Ketua DPRD Kota Madiun melalui Wakil Ketua Istono menjelaskan, tindak lanjut perubahan Propemperda dilakukan untuk menyesuaikan kebutuhan serta prioritas regulasi daerah sesuai ketentuan perundang-undangan yang berlaku.
“DPRD mengusulkan tiga Raperda inisiatif, sementara Pemerintah Kota mengajukan 24 Raperda,” ujarnya.
Tiga Raperda inisiatif DPRD tersebut masing-masing mengatur tentang Pelindungan Pendidik dan Tenaga Kependidikan, Bantuan Keuangan kepada Partai Politik, serta Penyelenggaraan Ketertiban Umum dan Ketenteraman Masyarakat serta Pelindungan Masyarakat.

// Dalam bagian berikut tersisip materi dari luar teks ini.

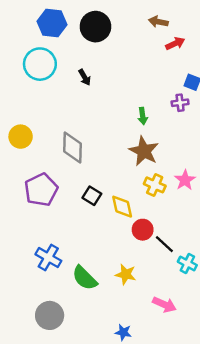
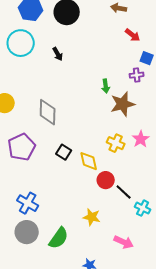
red arrow: (175, 44) -> (133, 35), moved, turned 63
brown star: (144, 151) -> (123, 104), moved, turned 30
green semicircle: (85, 278) -> (59, 238), moved, turned -100
gray circle: (50, 315) -> (27, 232), moved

Sementara itu, Wali Kota Madiun Maidi menyebut, Pemkot turut mengajukan 24 Raperda sebagai tindak lanjut hasil asistensi dan rapat bersama DPRD. Dari jumlah tersebut, tujuh Raperda merupakan usulan Pemerintah Daerah dan 17 Raperda lainnya hasil fasilitasi Pemerintah Provinsi Jawa Timur.
“Tujuh Raperda usulan Pemda mencakup sejumlah sektor strategis seperti kesehatan, perumahan dan permukiman, penyiaran publik lokal, pengelolaan air minum daerah, hingga pembahasan APBD,” terang Istono.
Adapun 17 Raperda lainnya mencakup berbagai bidang, antara lain penataan ruang, lingkungan hidup, lalu lintas dan angkutan jalan, ketenagakerjaan, administrasi kependudukan, literasi digital, inovasi daerah, serta keterbukaan informasi publik.
Dengan disepakatinya perubahan Propemperda 2026, DPRD dan Pemkot Madiun berharap seluruh rancangan peraturan daerah tersebut dapat segera dibahas dan disahkan sesuai jadwal, guna memperkuat tata kelola pemerintahan dan pelayanan publik di Kota Madiun.